The creation of new and improved renewable energy resources supports local economies, creates jobs and helps America promote a cleaner, more sustainable and ethical future. We explore the benefits that renewable energy yields for organizations, governments and persons alike, below.
Renewable energy yields a ridiculous amount of new jobs. More than 119,000 people worked in solar-related industries in 2012, while wind energy development provided employment to 75,000 full-time workers across the United States. In 2012, wind power made up 42 percent of all newly created U.S. electricity, representing a $25 billion investment in the U.S. economy. These increases in renewable energy also benefit landowners. When wind turbines are installed on privately owned land, the landowners typically receive payments in the form of lease or royalty payments. These payments can be incredibly helpful to rural families. Renewable energy projects also pay property and income taxes that help support states and their accompanying locales. For example, wind projects in Iowa provided more than $19.5 million in annual property tax payments to state and local governments in 2011. Adhering to renewable energy standards (RES) is not just good for governmental entities and organizations, it is helpful to consumers as well. States with RES policies achieved more than 95 percent compliance with RES guidelines, with little to no impact on electricity rates in almost every state. Additionally, an evaluation of 14 states with RES policies estimated that all but one of the states experienced cost impacts of about 1.6 percent or less.
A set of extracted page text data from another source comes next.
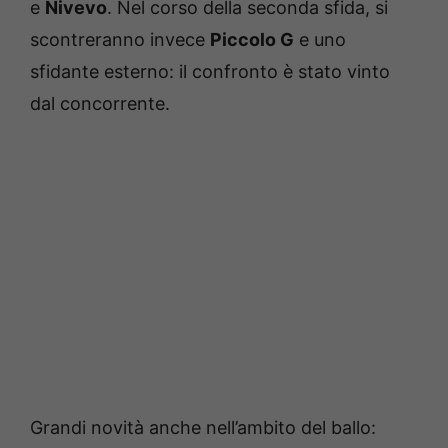
e
Nivevo
. Nel corso della seconda sfida, si
scontreranno invece
Piccolo G
e uno
sfidante esterno: il confronto è stato vinto
dal concorrente.
Grandi novità anche nell’ambito del ballo: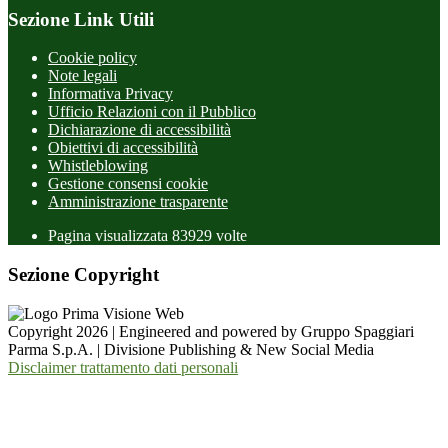
Sezione Link Utili
Cookie policy
Note legali
Informativa Privacy
Ufficio Relazioni con il Pubblico
Dichiarazione di accessibilità
Obiettivi di accessibilità
Whistleblowing
Gestione consensi cookie
Amministrazione trasparente
Pagina visualizzata
83929
volte
Sezione Copyright
Copyright 2026 | Engineered and powered by Gruppo Spaggiari
Parma S.p.A. | Divisione Publishing & New Social Media
Disclaimer trattamento dati personali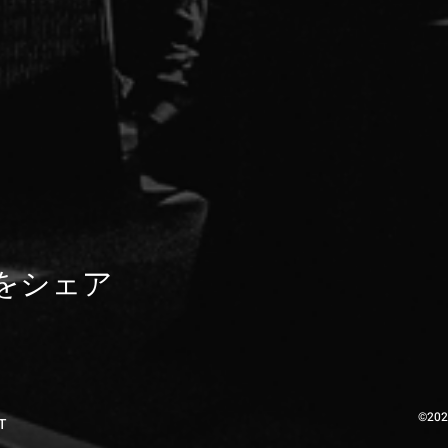
をシェア
©202
T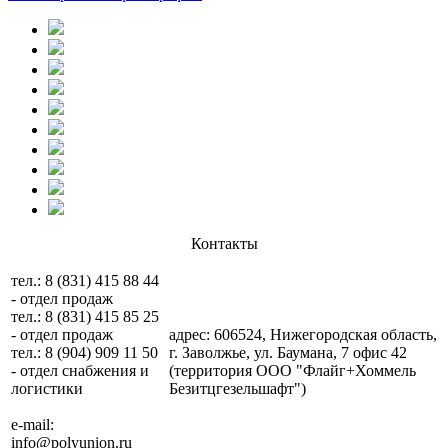
Контакты
тел.: 8 (831) 415 88 44
- отдел продаж
тел.: 8 (831) 415 85 25
- отдел продаж
адрес: 606524, Нижегородская область,
тел.: 8 (904) 909 11 50
г. Заволжье, ул. Баумана, 7 офис 42
- отдел снабжения и
(территория ООО "Флайг+Хоммель
логистики
Безитцгезельшафт")
e-mail:
info@polyunion.ru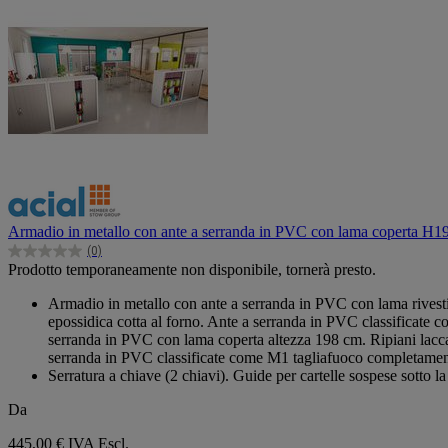
Armadio in metallo con ante a serranda in PVC con lama coperta H1
(0)
0.0
Prodotto temporaneamente non disponibile, tornerà presto.
su
5
Armadio in metallo con ante a serranda in PVC con lama rivestita
stelle.
epossidica cotta al forno. Ante a serranda in PVC classificate c
serranda in PVC con lama coperta altezza 198 cm. Ripiani laccati
serranda in PVC classificate come M1 tagliafuoco completamente r
Serratura a chiave (2 chiavi). Guide per cartelle sospese sotto
Da
445,00 €
IVA Escl.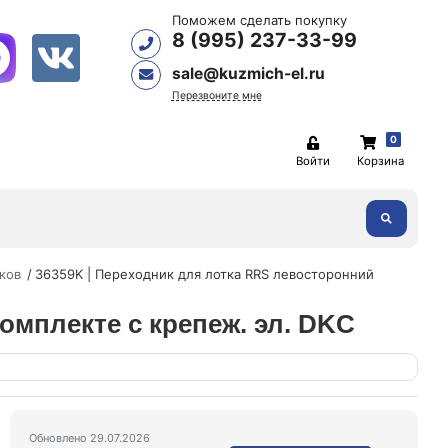
Поможем сделать покупку
8 (995) 237-33-99
sale@kuzmich-el.ru
Перезвоните мне
0
Войти
Корзина
ков
36359K | Переходник для лотка RRS левосторонний
омплекте с крепеж. эл. DKC
Обновлено 29.07.2026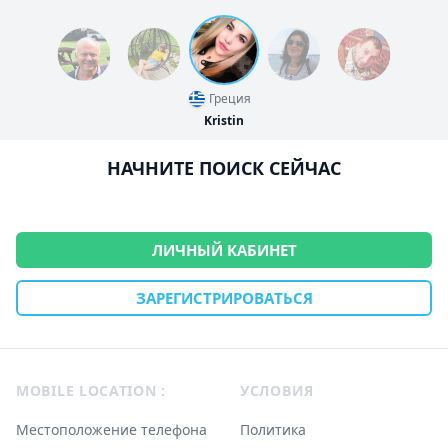
Греция
Kristin
НАЧНИТЕ ПОИСК СЕЙЧАС
ЛИЧНЫЙ КАБИНЕТ
ЗАРЕГИСТРИРОВАТЬСЯ
Footer
MOBILE LOCATION :
УСЛОВИЯ
Местоположение телефона
Политика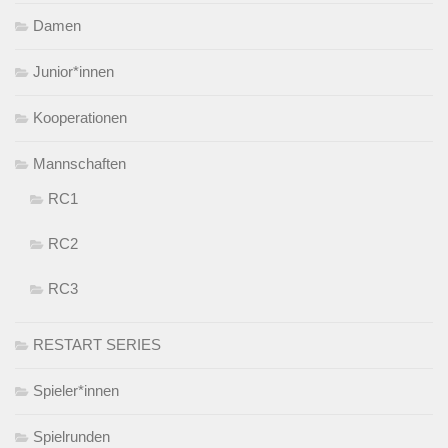
Damen
Junior*innen
Kooperationen
Mannschaften
RC1
RC2
RC3
RESTART SERIES
Spieler*innen
Spielrunden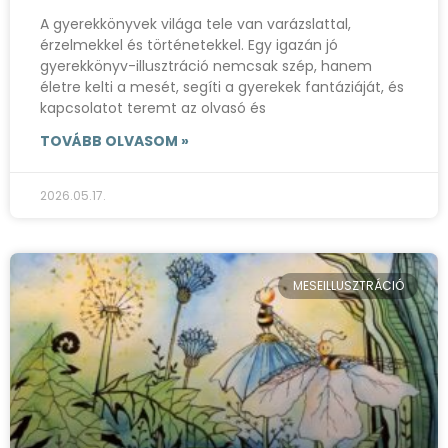
A gyerekkönyvek világa tele van varázslattal,
érzelmekkel és történetekkel. Egy igazán jó
gyerekkönyv-illusztráció nemcsak szép, hanem
életre kelti a mesét, segíti a gyerekek fantáziáját, és
kapcsolatot teremt az olvasó és
TOVÁBB OLVASOM »
2026.05.17.
MESEILLUSZTRÁCIÓ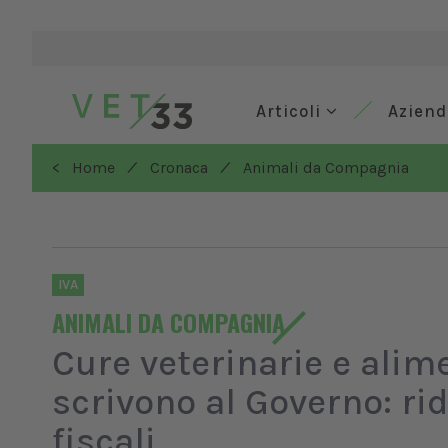
Articoli
Azien
/
/
< Home
Cronaca
Animali da Compagnia
IVA
ANIMALI DA COMPAGNIA
Cure veterinarie e alim
scrivono al Governo: ri
fiscali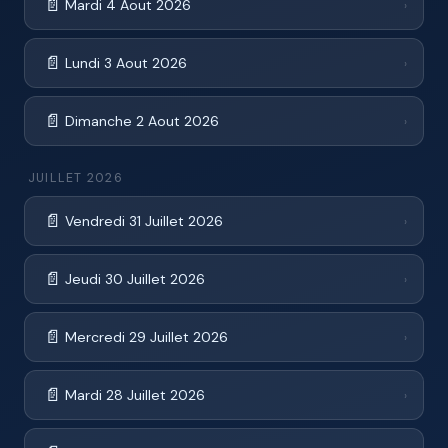
📄
Mardi 4 Aout 2026
›
📄
Lundi 3 Aout 2026
›
📄
Dimanche 2 Aout 2026
›
JUILLET 2026
📄
Vendredi 31 Juillet 2026
›
📄
Jeudi 30 Juillet 2026
›
📄
Mercredi 29 Juillet 2026
›
📄
Mardi 28 Juillet 2026
›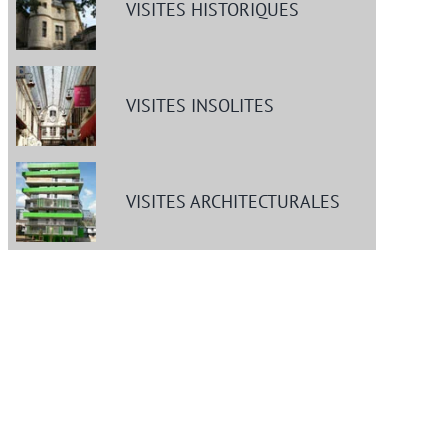
VISITES HISTORIQUES
VISITES INSOLITES
VISITES ARCHITECTURALES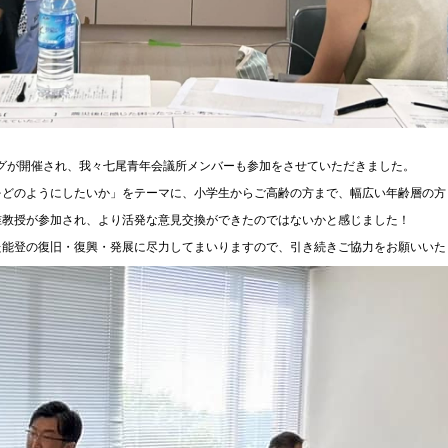
グが開催され、我々七尾青年会議所メンバーも参加をさせていただきました。
をどのようにしたいか」をテーマに、小学生からご高齢の方まで、幅広い年齢層の方
准教授が参加され、より活発な意見交換ができたのではないかと感じました！
た能登の復旧・復興・発展に尽力してまいりますので、引き続きご協力をお願いいた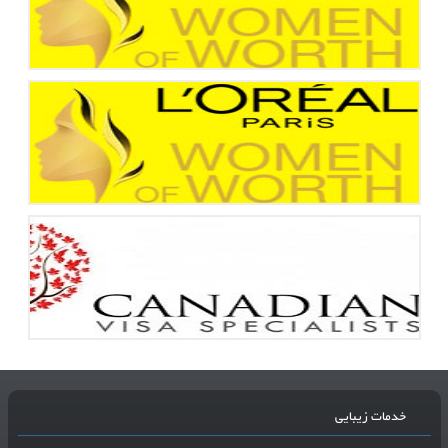
خدمات زیبایی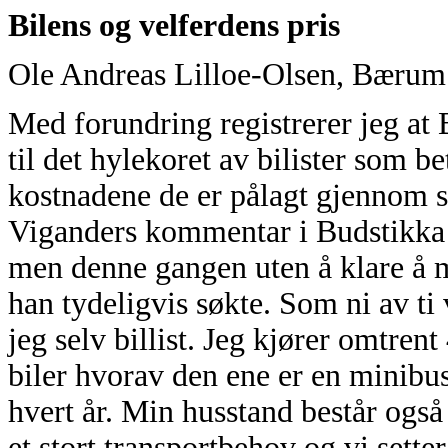
Bilens og velferdens pris
Ole Andreas Lilloe-Olsen, Bærum
Med forundring registrerer jeg at B
til det hylekoret av bilister som b
kostnadene de er pålagt gjennom si
Viganders kommentar i Budstikka 
men denne gangen uten å klare å m
han tydeligvis søkte. Som ni av t
jeg selv billist. Jeg kjører omtrent
biler hvorav den ene er en minib
hvert år. Min husstand består ogs
et stort transportbehov og vi sette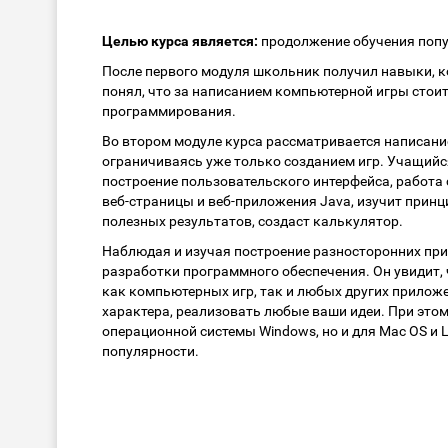
Целью курса является:
продолжение обучения попу
После первого модуля школьник получил навыки, к
понял, что за написанием компьютерной игры стои
программирования.
Во втором модуле курса рассматривается написани
ограничиваясь уже только созданием игр. Учащийс
построение пользовательского интерфейса, работа 
веб-страницы и веб-приложения Java, изучит прин
полезных результатов, создаст калькулятор.
Наблюдая и изучая построение разносторонних при
разработки программного обеспечения. Он увидит,
как компьютерных игр, так и любых других прилож
характера, реализовать любые ваши идеи. При этом
операционной системы Windows, но и для Mac OS и L
популярности.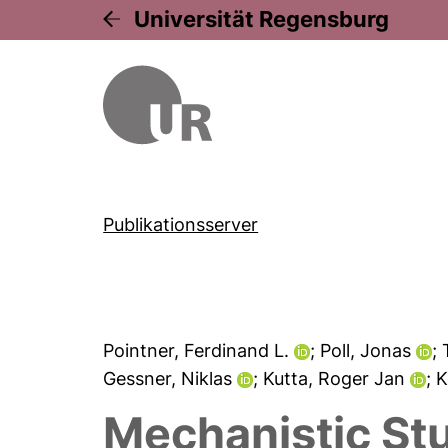
Universität Regensburg
Publikationsserver
Pointner, Ferdinand L.
; Poll, Jonas
;
Gessner, Niklas
; Kutta, Roger Jan
; 
Mechanistic Stu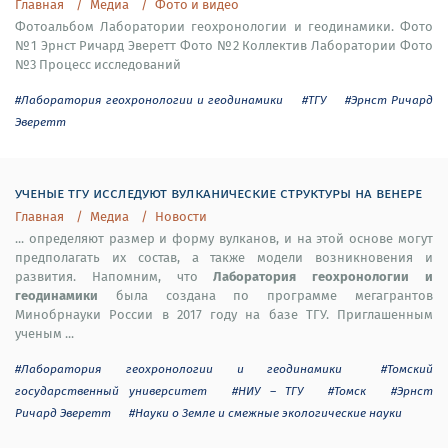
Главная
Медиа
Фото и видео
Фотоальбом Лаборатории геохронологии и геодинамики. Фото
№1 Эрнст Ричард Эверетт Фото №2 Коллектив Лаборатории Фото
№3 Процесс исследований
#Лаборатория геохронологии и геодинамики
#ТГУ
#Эрнст Ричард
Эверетт
ученые тгу исследуют вулканические структуры на венере
Главная
Медиа
Новости
... определяют размер и форму вулканов, и на этой основе могут
предполагать их состав, а также модели возникновения и
Лаборатория геохронологии и
развития. Напомним, что
геодинамики
была создана по программе мегагрантов
Минобрнауки России в 2017 году на базе ТГУ. Приглашенным
ученым ...
#Лаборатория геохронологии и геодинамики
#Томский
государственный университет
#НИУ – ТГУ
#Томск
#Эрнст
Ричард Эверетт
#Науки о Земле и смежные экологические науки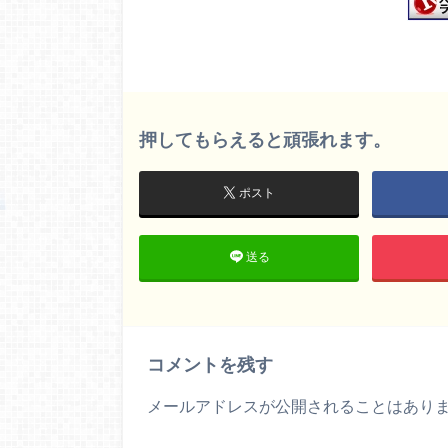
押してもらえると頑張れます。
ポスト
送る
コメントを残す
メールアドレスが公開されることはあり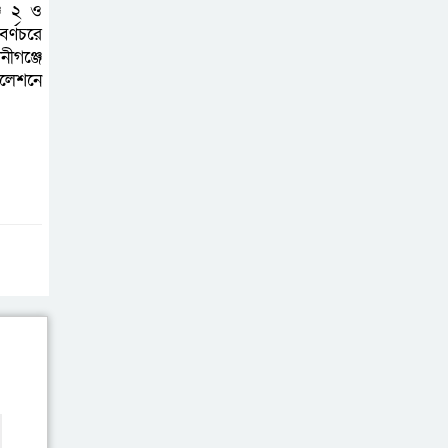
জে ২ ও
শিক্ষিকার বিরুদ্ধে দুর্নীতির অভিযোগ,
র্ণচরে
দ্রুত তদন্ত ও বদলির দাবি
ীগঞ্জে
লেশনে
রাষ্ট্রের আদর্শ
পরিবর্তন জরুরি:
ইমাম সেলিম
নোয়াখালীতে ইসলামী
মহা-সমাবেশ সফল
করতে মতবিনিময়
সভা
প্রাইেভেট পড়তে
গিয়ে শিক্ষিকার বাবা
হাতে ধর্ষণের শিকার
স্কুলছাত্রী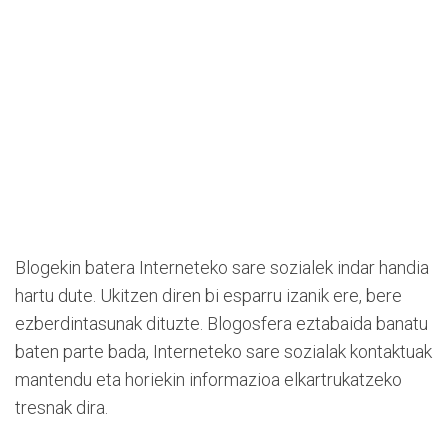
Blogekin batera Interneteko sare sozialek indar handia
hartu dute. Ukitzen diren bi esparru izanik ere, bere
ezberdintasunak dituzte. Blogosfera eztabaida banatu
baten parte bada, Interneteko sare sozialak kontaktuak
mantendu eta horiekin informazioa elkartrukatzeko
tresnak dira.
But not only does renewable energy inherently affect economies in a positive manner- one result of innovations in the field is that governments have begun providing related motivations. State governments and the federal government alike have begun to provide incentives for localities, organizations or individuals that are utilizing or innovating new, renewable energy sources. These incentives are being implemented on federal, state and local levels. Currently, there are 38 states that offer property tax exemptions in exchange for the utilization of renewable energy. Recently, New Jersey legislated policy exempting solar systems from local property taxes if the system is used to meet on-site electricity, heating and cooling needs. In Nevada, one of their trendy, green property tax exemptions (for renewable energy) allows businesses to apply for a property tax reduction of up to 55 percent for up to 20 years for property used to generate solar energy. There are some stipulations, including the fact that the facilities must produce at least 10 megawatts. In New Hampshire, governmental entities offer a rebate for residential solar energy practices. Furthermore, New Hampshire officials just enacted Senate Bill 129, the “New Hampshire Clean Energy Jobs and Opportunity Act of 2017,” which will support state biomass industries and the subsequent jobs they provide.